The big shock was the death of Anthony Aveyard. Tony had married my sister Ann Swift at St Mary's in June 1976 and Rev John Keys Frazer had conducted the service. Tony was Roman Catholic and Ann was Church of England but had their wedding at Ann's church. It was a big occasion with the wedding reception at the Royal Hotel. I particularly remember the sermon by the Rev Frazer included how some of the congregation only attended on christenings,
Weddings and funerals and while giving this speech his eyes peering down at me. It included that all those none to regular attendees should make it up at 50p per week. His gaze was still on me when the collection came round and mum had a grin when I put £20 in the tray. One year's subscription!
Granny Mainprize (Ada Mainprize nee Maulson) died in St Mary's Hospital, the old workhouse, on Dead Road in the very place that I had been born. It was sort of expected, as she had been ill in St Mary's Hospital for a very long time. Gran's funeral was a few days earlier that Tony's and although I was very close to her I remember nothing of it. It was Tony that everyone was thinking of and his funeral was not till the beginning of the next week.

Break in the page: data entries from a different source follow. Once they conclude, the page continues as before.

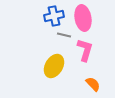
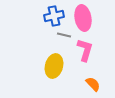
yellow ellipse: rotated 15 degrees counterclockwise
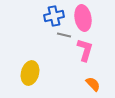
yellow ellipse: moved 24 px left, 7 px down
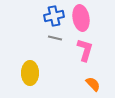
pink ellipse: moved 2 px left
gray line: moved 9 px left, 3 px down
yellow ellipse: rotated 15 degrees counterclockwise
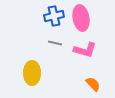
gray line: moved 5 px down
pink L-shape: rotated 90 degrees clockwise
yellow ellipse: moved 2 px right
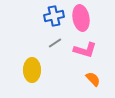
gray line: rotated 48 degrees counterclockwise
yellow ellipse: moved 3 px up
orange semicircle: moved 5 px up
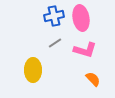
yellow ellipse: moved 1 px right
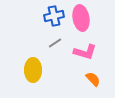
pink L-shape: moved 2 px down
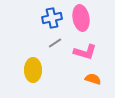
blue cross: moved 2 px left, 2 px down
orange semicircle: rotated 28 degrees counterclockwise
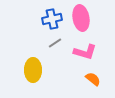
blue cross: moved 1 px down
orange semicircle: rotated 21 degrees clockwise
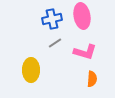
pink ellipse: moved 1 px right, 2 px up
yellow ellipse: moved 2 px left
orange semicircle: moved 1 px left; rotated 56 degrees clockwise
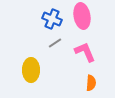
blue cross: rotated 36 degrees clockwise
pink L-shape: rotated 130 degrees counterclockwise
orange semicircle: moved 1 px left, 4 px down
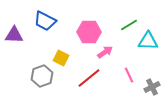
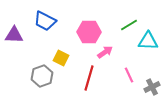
red line: rotated 35 degrees counterclockwise
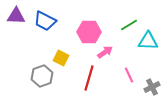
purple triangle: moved 2 px right, 19 px up
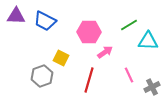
red line: moved 2 px down
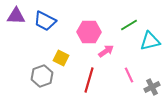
cyan triangle: moved 2 px right; rotated 15 degrees counterclockwise
pink arrow: moved 1 px right, 1 px up
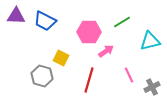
green line: moved 7 px left, 3 px up
gray hexagon: rotated 25 degrees counterclockwise
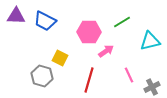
yellow square: moved 1 px left
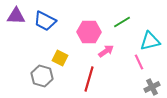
pink line: moved 10 px right, 13 px up
red line: moved 1 px up
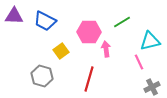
purple triangle: moved 2 px left
pink arrow: moved 2 px up; rotated 63 degrees counterclockwise
yellow square: moved 1 px right, 7 px up; rotated 28 degrees clockwise
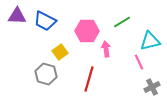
purple triangle: moved 3 px right
pink hexagon: moved 2 px left, 1 px up
yellow square: moved 1 px left, 1 px down
gray hexagon: moved 4 px right, 2 px up
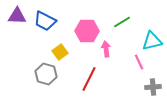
cyan triangle: moved 2 px right
red line: rotated 10 degrees clockwise
gray cross: moved 1 px right; rotated 21 degrees clockwise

By coincidence, Ann and Tony had been living down the bottom end in 6 Cook Row since they had been married. It was Gran's house. Gran still owned the house since Granddad had died in 1972 and I have many fond memoirs of there. I lived there with my grandparents and parents for three years after I was born until we moved to 7 Princess Street.
Tony died after an incidence playing football for Scarborough FC at the Athletic Ground. It happened on the Monday after Scarborough had won the FA Challenge Trophy at Wembley Stadium on the Saturday. Scarborough had won the Trophy for the third time in four visits over five years and the town was still on a high with the Wembley win. The funeral was held at St Peters on Castle Road. As I mention early, Tony's family were very strong Roman Catholics and one of his relatives was a nun.
Strangely though, not only the priest from the Catholic Church but The Rev Frazer both did a joint service. Just proves that in times of grief how two churches and their ministers could join together to support all the families. It would not have mattered which church the service was in, with the crowds outside, neither church could have held to people wanting to go inside. The crowds lined the roads from the church to the burial at Woodlands cemetery.
A few weeks after Manchester United played a testimonial at Scarborough for Tony and the clubs Chaplin Rev Frazer for the club held the services before the match.
When the Rev John Keys Frazer left for York Minster in 1980, what was my church seemed no more. When I was arranging my wedding, I was refused permission to marry there as I lived out of the catchment area. How sad that the church that I had been christened, been to Sunday school, been a choirboy at, meant so much to my mother and I had so my memoirs of, I was now told that I must now go to another church. Even as a fisherman, my catchment area was wrong.
Does the bottom-ender mean with a distance for the bottom of town and near the harbour or from a fishing family in Scarborough or does it mean within the catchment of Parish of St Mary's. I will let you decide.